La Confederación Económica de Misiones (CEM) encendió las alarmas ante un escenario de "economía de subsistencia" que golpea con dureza a la provincia y al país, destacando como punto más crítico que la informalidad laboral ya habría superado el 50%.

Guillermo Fachinello, presidente de la entidad, advirtió que los datos oficiales de inflación y actividad no reflejan la realidad del «día a día», donde el desplome del mercado interno ha forzado a las empresas a exportar sin rentabilidad para evitar el cierre. Según el dirigente, el endeudamiento de las familias con tarjetas de crédito es extremo, lo que ha anulado virtualmente el consumo y roto el círculo virtuoso de la economía regional.

La situación del empleo es, para la CEM, el factor de mayor gravedad institucional y social. Al participar en las negociaciones paritarias de sectores clave como la madera y el comercio, Fachinello señaló que la subsistencia de los trabajadores es un interrogante diario ante salarios que no cubren las necesidades básicas. Esta presión ha empujado a más de la mitad de la fuerza laboral a la informalidad, un fenómeno que no solo priva a los ciudadanos de beneficios sociales y cobertura sanitaria, sino que los excluye definitivamente del sistema crediticio, hundiendo cualquier posibilidad de progreso a largo plazo.

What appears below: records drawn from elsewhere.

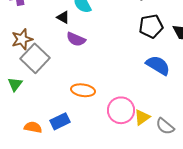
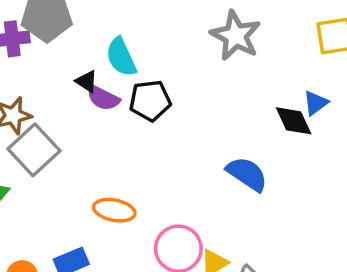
black pentagon: (151, 26) -> (150, 101), moved
purple semicircle: (76, 39) -> (103, 98), moved

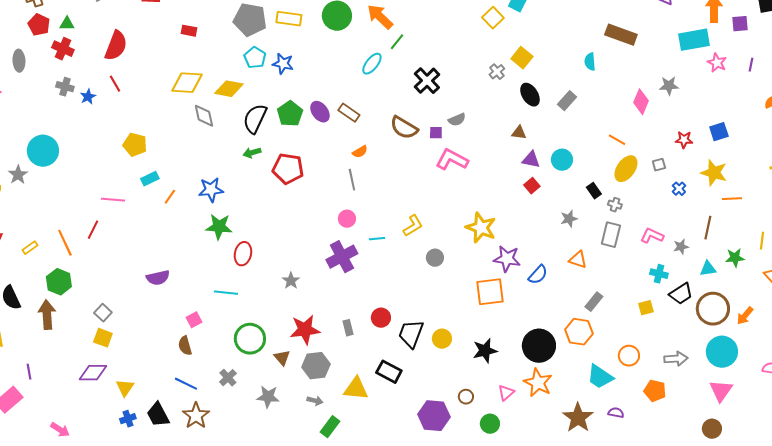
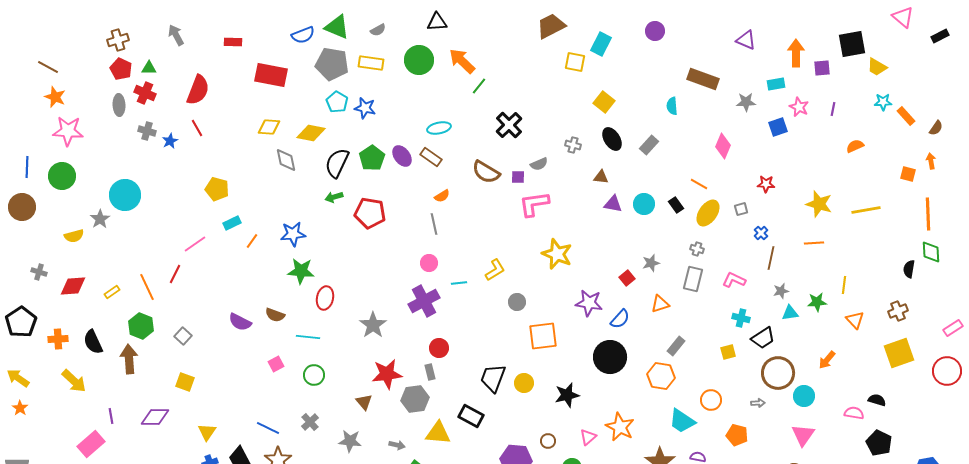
yellow square: (493, 18) -> (575, 62), turned -35
red rectangle: (189, 31) -> (271, 75), size x2.0
cyan rectangle: (694, 40) -> (776, 84), size x0.6
gray ellipse: (19, 61) -> (119, 105), moved
cyan ellipse: (372, 64) -> (439, 128), moved, turned 40
gray cross: (497, 72) -> (573, 145), moved, turned -35
yellow diamond: (187, 83) -> (269, 127), size x0.7
gray star: (669, 86) -> (746, 102), moved
blue square: (719, 132) -> (778, 127), moved
pink L-shape: (452, 160) -> (534, 204), turned -36
yellow star: (714, 173) -> (819, 204), moved
red square: (532, 186) -> (627, 278), moved
black rectangle: (594, 191) -> (676, 205), moved
pink line: (113, 200) -> (195, 244), turned -40
yellow star: (481, 228) -> (557, 254), moved
brown line: (708, 228) -> (771, 258), moved
gray star: (681, 247) -> (781, 291), moved
orange triangle: (578, 260) -> (660, 304), turned -36
purple semicircle: (158, 278) -> (240, 322), turned 40
gray star: (291, 281) -> (373, 325), size x1.5
orange square: (490, 292) -> (543, 336), moved
brown circle: (713, 309) -> (778, 373), moved
gray square: (103, 313) -> (183, 336), moved
red circle: (381, 318) -> (439, 348), moved
green circle: (250, 339) -> (314, 375), moved, size x0.7
brown semicircle: (185, 346) -> (275, 315), moved, turned -54
black circle: (539, 346) -> (610, 357), moved
cyan circle: (722, 352) -> (804, 396), size x0.7
gray arrow: (676, 359) -> (758, 403), size x0.6
gray hexagon: (316, 366) -> (415, 399), moved
purple diamond: (93, 373) -> (155, 417), moved

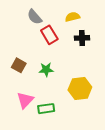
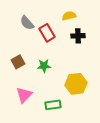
gray semicircle: (35, 17) -> (27, 23), moved
brown square: (19, 65) -> (18, 62), turned 32
green rectangle: (46, 109) -> (53, 105), moved

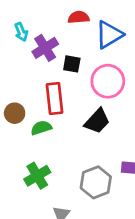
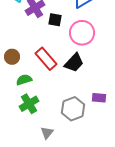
red rectangle: (55, 99) -> (46, 59), moved, turned -35
green semicircle: (41, 128) -> (24, 80), moved

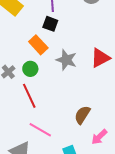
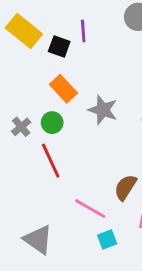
black square: (50, 24) -> (59, 47), moved
pink line: (40, 130) -> (90, 209), moved

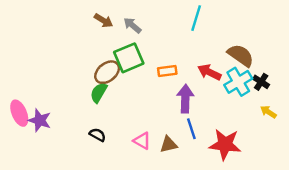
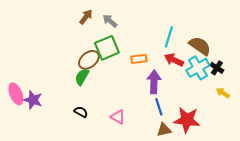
cyan line: (196, 18) -> (169, 37), moved
brown arrow: (103, 20) -> (86, 17), turned -84
brown triangle: (168, 144) -> (164, 130), moved

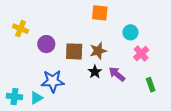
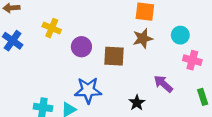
brown star: (98, 51) -> (143, 38), moved
pink cross: (141, 54) -> (192, 60), turned -35
black star: (95, 72) -> (137, 103), moved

En este contexto de recesión, los costos operativos se han vuelto insoportables para las PyMEs misioneras. Fachinello enfatizó que la falta de gas natural en la provincia obliga a pagar tarifas energéticas mucho más caras que en el resto del país, a lo que se suma la carga de la «potencia contratada», donde las empresas deben abonar por energía que no utilizan debido a la baja producción. La Confederación exige medidas urgentes, como una suspensión de seis meses en estos cobros fijos y un tratamiento diferencial que reconozca la asimetría energética de Misiones frente a otras jurisdicciones.

La presión impositiva también es un eje de conflicto, no solo a nivel nacional, sino también por el impacto de las tasas municipales que han crecido en los últimos meses. Desde la CEM insisten en que la lucha por un régimen fiscal diferenciado para Misiones, que ya lleva dos décadas, es hoy más necesaria que nunca para compensar los altos costos logísticos que enfrentan las economías regionales. El sector privado busca fortalecer las mesas de diálogo con legisladores nacionales para obtener herramientas que permitan, al menos, «mantener las puertas abiertas».

Finalmente, el referente gremial empresarial advirtió que, si bien se observa un aumento en los volúmenes de exportación, esto no es síntoma de bonanza sino de desesperación. Al no existir compradores en el mercado local, las empresas se ven obligadas a colocar sus productos en el exterior trabajando a pérdida en muchos casos, solo para sostener la estructura mínima y no despedir personal. La falta de medidas paliativas urgentes amenaza con profundizar un proceso de desindustrialización y precarización que ya afecta a más de la mitad de la población activa.